[[ LISTED ENTRIES open ]]

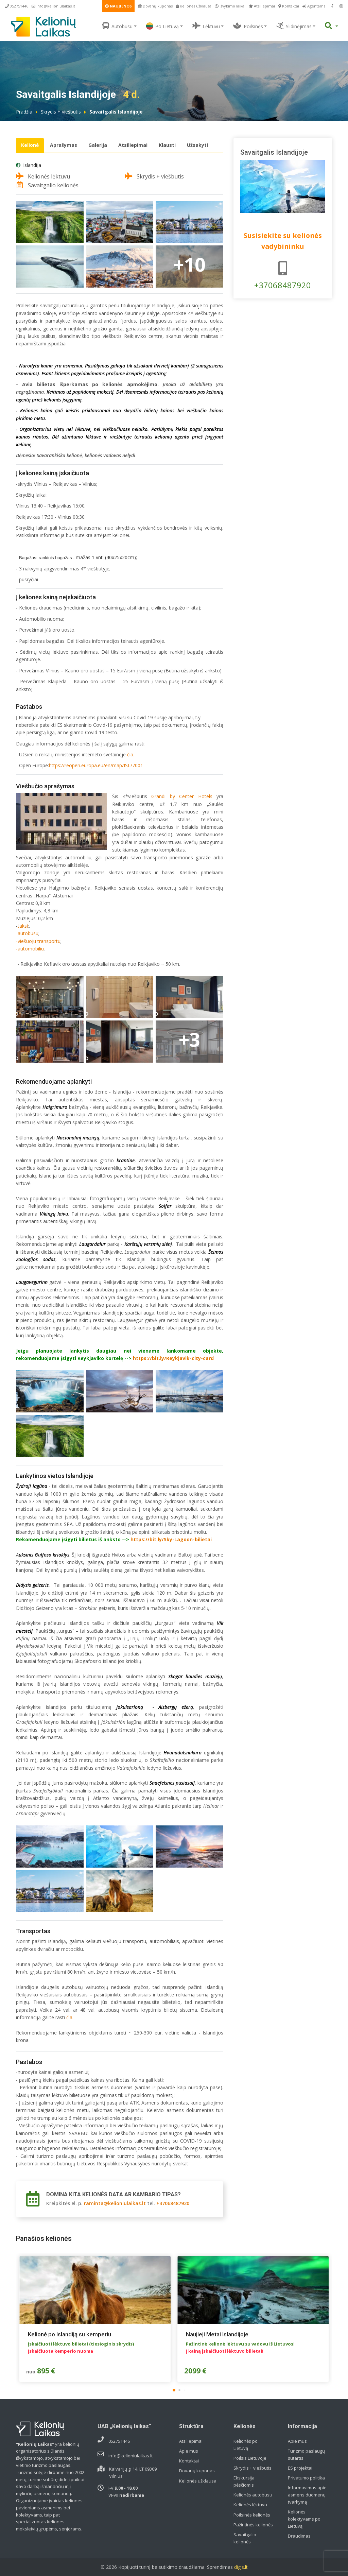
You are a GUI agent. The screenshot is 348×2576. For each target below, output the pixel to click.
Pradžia (24, 111)
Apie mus (188, 2451)
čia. (130, 754)
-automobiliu (30, 948)
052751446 (16, 5)
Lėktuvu (206, 26)
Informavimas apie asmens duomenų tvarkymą (307, 2495)
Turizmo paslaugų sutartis (306, 2454)
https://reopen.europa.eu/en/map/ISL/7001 (96, 765)
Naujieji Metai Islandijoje (217, 2334)
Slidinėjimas (293, 26)
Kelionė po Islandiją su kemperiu (69, 2334)
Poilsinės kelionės (251, 2515)
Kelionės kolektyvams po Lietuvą (304, 2519)
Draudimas (299, 2536)
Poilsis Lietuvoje (249, 2458)
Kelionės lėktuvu (250, 2505)
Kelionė (30, 145)
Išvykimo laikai (230, 5)
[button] (174, 2390)
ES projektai (300, 2468)
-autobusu (27, 933)
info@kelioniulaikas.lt (53, 5)
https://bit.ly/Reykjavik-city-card (173, 1358)
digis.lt (241, 2567)
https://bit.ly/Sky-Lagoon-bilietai (171, 1539)
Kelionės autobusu (252, 2495)
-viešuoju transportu (38, 941)
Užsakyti (197, 145)
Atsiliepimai (262, 5)
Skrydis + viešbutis (61, 111)
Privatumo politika (306, 2478)
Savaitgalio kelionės (244, 2538)
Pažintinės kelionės (253, 2525)
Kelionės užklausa (193, 5)
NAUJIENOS (118, 5)
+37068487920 (172, 2203)
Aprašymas (63, 145)
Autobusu (117, 26)
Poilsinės (248, 26)
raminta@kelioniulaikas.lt (115, 2203)
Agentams (313, 5)
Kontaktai (288, 5)
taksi (23, 926)
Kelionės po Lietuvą (245, 2444)
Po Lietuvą (162, 26)
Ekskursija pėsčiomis (244, 2481)
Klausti (167, 145)
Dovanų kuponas (155, 5)
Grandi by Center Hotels (181, 796)
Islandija (32, 165)
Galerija (97, 145)
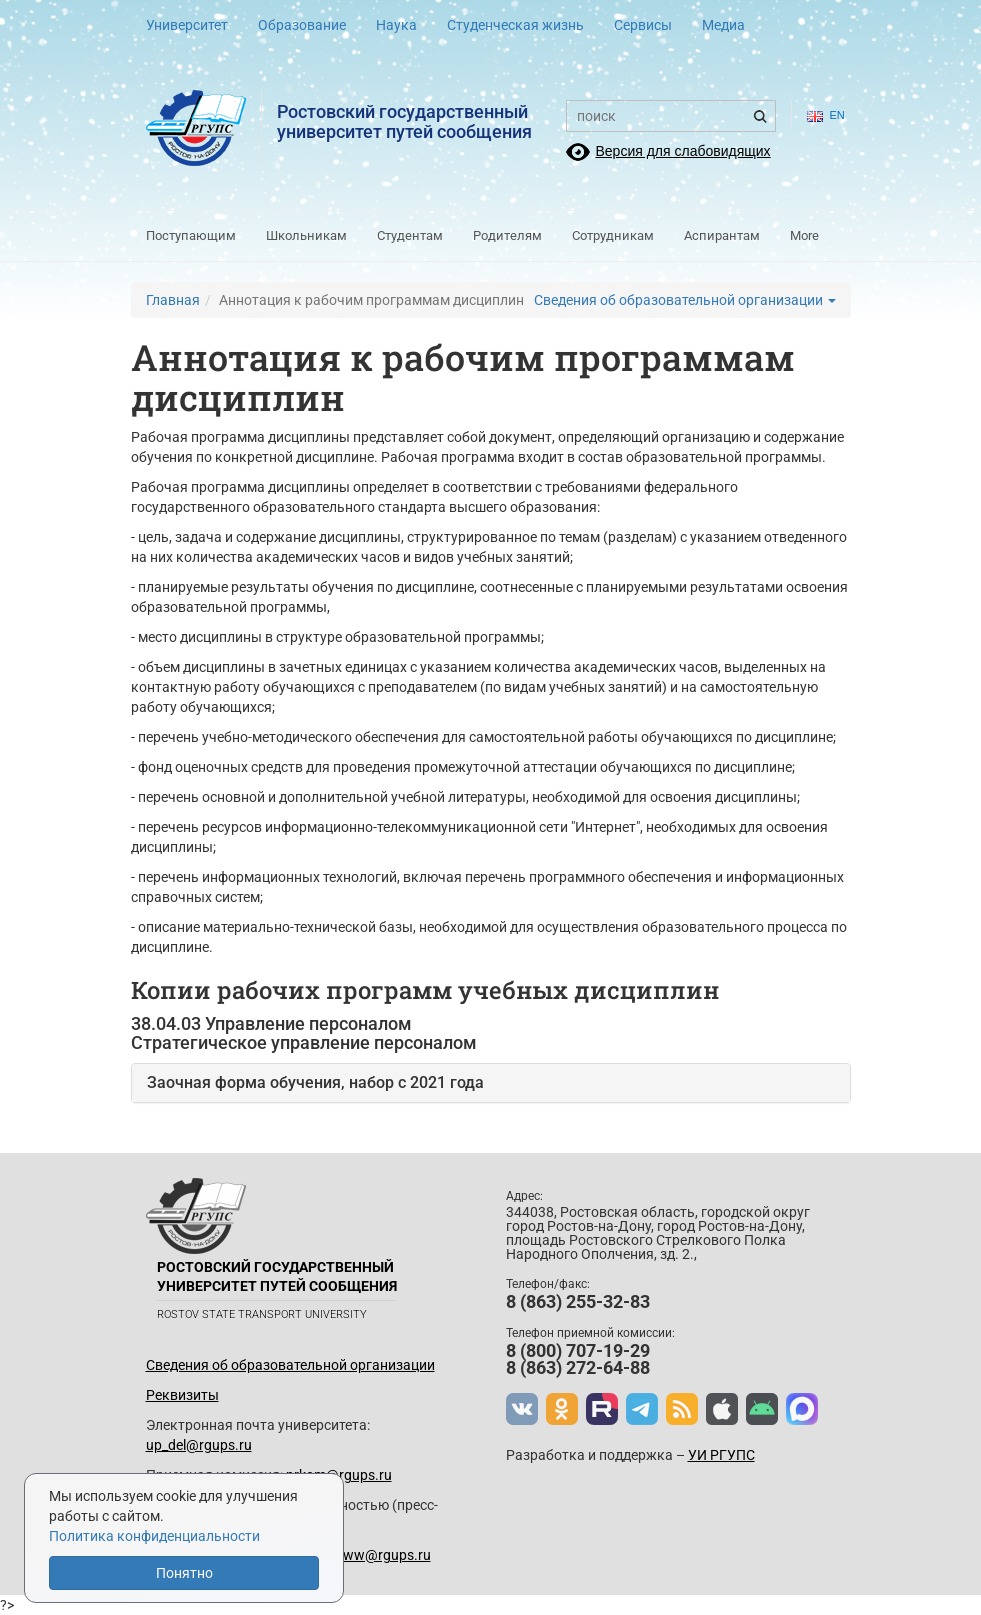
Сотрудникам (613, 235)
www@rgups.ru (381, 1555)
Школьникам (306, 235)
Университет (187, 25)
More (804, 235)
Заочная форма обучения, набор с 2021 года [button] (315, 1082)
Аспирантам (722, 235)
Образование (302, 25)
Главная (173, 300)
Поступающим (191, 235)
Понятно (184, 1573)
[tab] (491, 1083)
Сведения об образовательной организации (685, 300)
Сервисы (643, 25)
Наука (396, 25)
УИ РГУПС (721, 1455)
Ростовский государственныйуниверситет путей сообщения (404, 121)
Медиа (723, 25)
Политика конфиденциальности (154, 1536)
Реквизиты (182, 1395)
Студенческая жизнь (515, 25)
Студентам (410, 235)
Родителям (507, 235)
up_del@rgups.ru (199, 1445)
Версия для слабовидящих (683, 151)
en (821, 115)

[[ LISTED ENTRIES closed ]]

__ACTIVITY__. Please retype every record shown above, exactly as written, but without pictures.

__WRITTEN RESPONSE__.
You are a GUI agent. The screenshot is 348×2576. For each target below, output the pixel to click.
Pradžia (24, 111)
Apie mus (188, 2451)
čia. (130, 754)
-automobiliu (30, 948)
052751446 (16, 5)
Lėktuvu (206, 26)
Informavimas apie asmens duomenų tvarkymą (307, 2495)
Turizmo paslaugų sutartis (306, 2454)
https://reopen.europa.eu/en/map/ISL/7001 (96, 765)
Naujieji Metai Islandijoje (217, 2334)
Slidinėjimas (293, 26)
Kelionė po Islandiją su kemperiu (69, 2334)
Poilsinės kelionės (251, 2515)
Kelionės kolektyvams po Lietuvą (304, 2519)
Draudimas (299, 2536)
Poilsis Lietuvoje (249, 2458)
Kelionės lėktuvu (250, 2505)
Kelionė (30, 145)
Išvykimo laikai (230, 5)
[button] (174, 2390)
ES projektai (300, 2468)
-autobusu (27, 933)
info@kelioniulaikas.lt (53, 5)
https://bit.ly/Reykjavik-city-card (173, 1358)
digis.lt (241, 2567)
https://bit.ly/Sky-Lagoon-bilietai (171, 1539)
Kelionės autobusu (252, 2495)
-viešuoju transportu (38, 941)
Užsakyti (197, 145)
Atsiliepimai (262, 5)
Skrydis + viešbutis (61, 111)
Privatumo politika (306, 2478)
Savaitgalio kelionės (244, 2538)
Pažintinės kelionės (253, 2525)
Kelionės užklausa (193, 5)
NAUJIENOS (118, 5)
+37068487920 (172, 2203)
Aprašymas (63, 145)
Autobusu (117, 26)
Poilsinės (248, 26)
raminta@kelioniulaikas.lt (115, 2203)
Agentams (313, 5)
Kontaktai (288, 5)
taksi (23, 926)
Kelionės po Lietuvą (245, 2444)
Po Lietuvą (162, 26)
Ekskursija pėsčiomis (244, 2481)
Klausti (167, 145)
Dovanų kuponas (155, 5)
Grandi by Center Hotels (181, 796)
Islandija (32, 165)
Galerija (97, 145)
Сотрудникам (613, 235)
www@rgups.ru (381, 1555)
Школьникам (306, 235)
Университет (187, 25)
More (804, 235)
Заочная форма обучения, набор с 2021 года [button] (315, 1082)
Аспирантам (722, 235)
Образование (302, 25)
Главная (173, 300)
Поступающим (191, 235)
Понятно (184, 1573)
[tab] (491, 1083)
Сведения об образовательной организации (685, 300)
Сервисы (643, 25)
Наука (396, 25)
УИ РГУПС (721, 1455)
Ростовский государственныйуниверситет путей сообщения (404, 121)
Медиа (723, 25)
Политика конфиденциальности (154, 1536)
Реквизиты (182, 1395)
Студенческая жизнь (515, 25)
Студентам (410, 235)
Родителям (507, 235)
up_del@rgups.ru (199, 1445)
Версия для слабовидящих (683, 151)
en (821, 115)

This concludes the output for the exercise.